On Monday, we met with our client to do an initial data collection. We prepared
the hardware in the previous two weeks, and printed an enclosure that attached to the
pulse oximeter. Code was prepared with the intention of being able to collect both
acceleration and SpO2 data in the same script. Upon arrival, we were able to establish
a connection in the COM5 port with the Philips Intellivue monitor in PuTTY, but no data
was being printed. We guessed this was due to an internal protocol in the monitor,
because we were not specifically requesting data packets. We then found an open
source C#.Net program that was able to request data packets. This program collects
both SpO2 and PPG waveform data. By the end of the meeting, we were able to
simultaneously collect accelerometer data and SpO2/PPG data using both programs.
Our intention now is to be able to match up these files according to time and do initial
algorithm testing. While the algorithm is in development, we will also develop a program
that translates or interfaces between these two programs so the final product will only
need one script to run. Later in the week, we also went over verification and validation
steps for our report.
This week focused on development. Siyuan finalized a design for the accelerometer case. This iteration was a resin 3D printed slide in design and consisted of 1 part instead of two that snap together. Abby worked on finding ways to integrate the C# and Python codes and now has several routes to choose from in doing this. We have no questions at this time.
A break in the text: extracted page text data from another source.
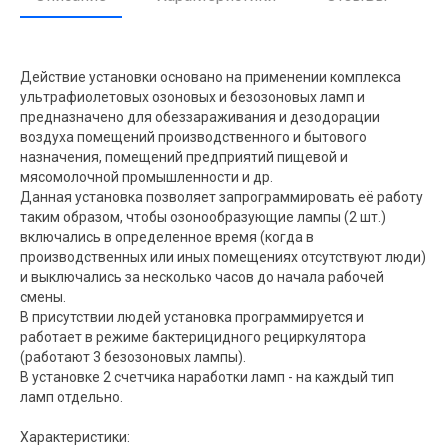
Действие установки основано на применении комплекса
ультрафиолетовых озоновых и безозоновых ламп и
предназначено для обеззараживания и дезодорации
воздуха помещений производственного и бытового
назначения, помещений предприятий пищевой и
мясомолочной промышленности и др.
Данная установка позволяет запрограммировать её работу
таким образом, чтобы озонообразующие лампы (2 шт.)
включались в определенное время (когда в
производственных или иных помещениях отсутствуют люди)
и выключались за несколько часов до начала рабочей
смены.
В присутствии людей установка программируется и
работает в режиме бактерицидного рециркулятора
(работают 3 безозоновых лампы).
В установке 2 счетчика наработки ламп - на каждый тип
ламп отдельно.
Характеристики: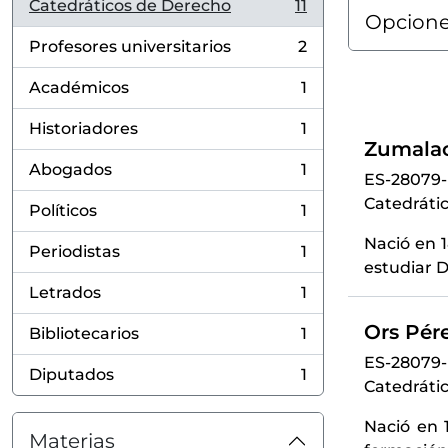
Catedráticos de Derecho
11
, 11 resultados
Opcione
Profesores universitarios
2
, 2 resultados
Académicos
1
, 1 resultados
Historiadores
1
, 1 resultados
Zumalac
Abogados
1
ES-28079
, 1 resultados
Catedrátic
Políticos
1
, 1 resultados
Nació en 
Periodistas
1
, 1 resultados
estudiar D
Letrados
1
, 1 resultados
Ors Pére
Bibliotecarios
1
, 1 resultados
ES-28079
Diputados
1
, 1 resultados
Catedrátic
Nació en 1
Materias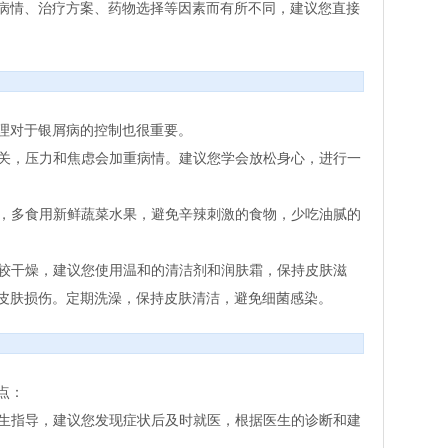
病情、治疗方案、药物选择等因素而有所不同，建议您直接
理对于银屑病的控制也很重要。
相关，压力和焦虑会加重病情。建议您学会放松身心，进行一
构，多食用新鲜蔬菜水果，避免辛辣刺激的食物，少吃油腻的
比较干燥，建议您使用温和的清洁剂和润肤霜，保持皮肤滋
皮肤损伤。定期洗澡，保持皮肤清洁，避免细菌感染。
点：
医生指导，建议您发现症状后及时就医，根据医生的诊断和建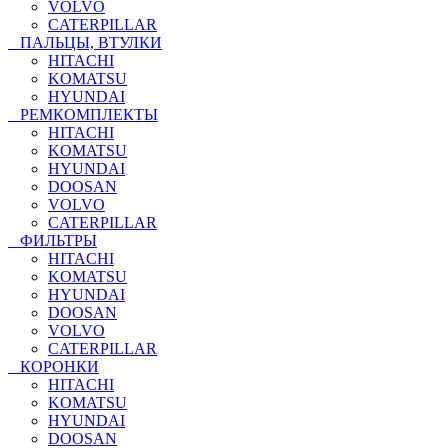
VOLVO
CATERPILLAR
ПАЛЬЦЫ, ВТУЛКИ
HITACHI
KOMATSU
HYUNDAI
РЕМКОМПЛЕКТЫ
HITACHI
KOMATSU
HYUNDAI
DOOSAN
VOLVO
CATERPILLAR
ФИЛЬТРЫ
HITACHI
KOMATSU
HYUNDAI
DOOSAN
VOLVO
CATERPILLAR
КОРОНКИ
HITACHI
KOMATSU
HYUNDAI
DOOSAN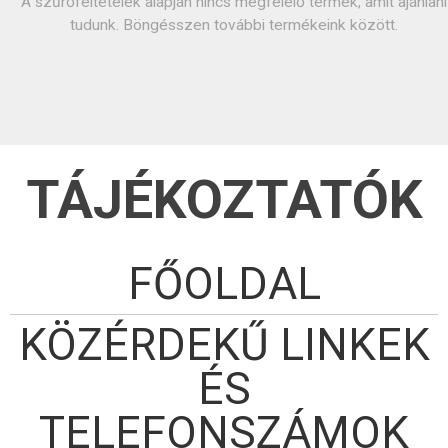
A szűrőfeltételek alapján nincs megfelelő termék, amit ajánlani
tudunk. Böngésszen további termékeink között.
TÁJÉKOZTATÓK
FŐOLDAL
KÖZÉRDEKŰ LINKEK
ÉS
TELEFONSZÁMOK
This week focused on code development. We found an open source python project on github that integrates with the Phillips Intellivue system. While trying to integrate this with our existing code, we have been running into issues regarding package dependencies and updating this project (it seems to have been built on an older version of python).
This week was focused on code testing and data gathering. We began on Monday by going to the NICU and trying to test code we had developed in the previous week. This was a Python program we had found and tailored to our needs, however, it could not establish a proper connection to the Intellivue system. For the remainder of this visit, we focused our efforts on doing a longer data collection in order to have more available data for algorithm development. The rest of the week we researched potential options for our program. In the coming week, we will begin algorithm testing with our collected data and continue program development.
During this week, we finalized code for real time plotting. After trying to write and use a few programs in one language, we decided to combine the two programs that were already working. Now, the C# code from github will write to a csv that the python code will read the most recent line from in real time. Then, the python code can extract the data necessary to plot and plot this with the accelerometer data it is collecting.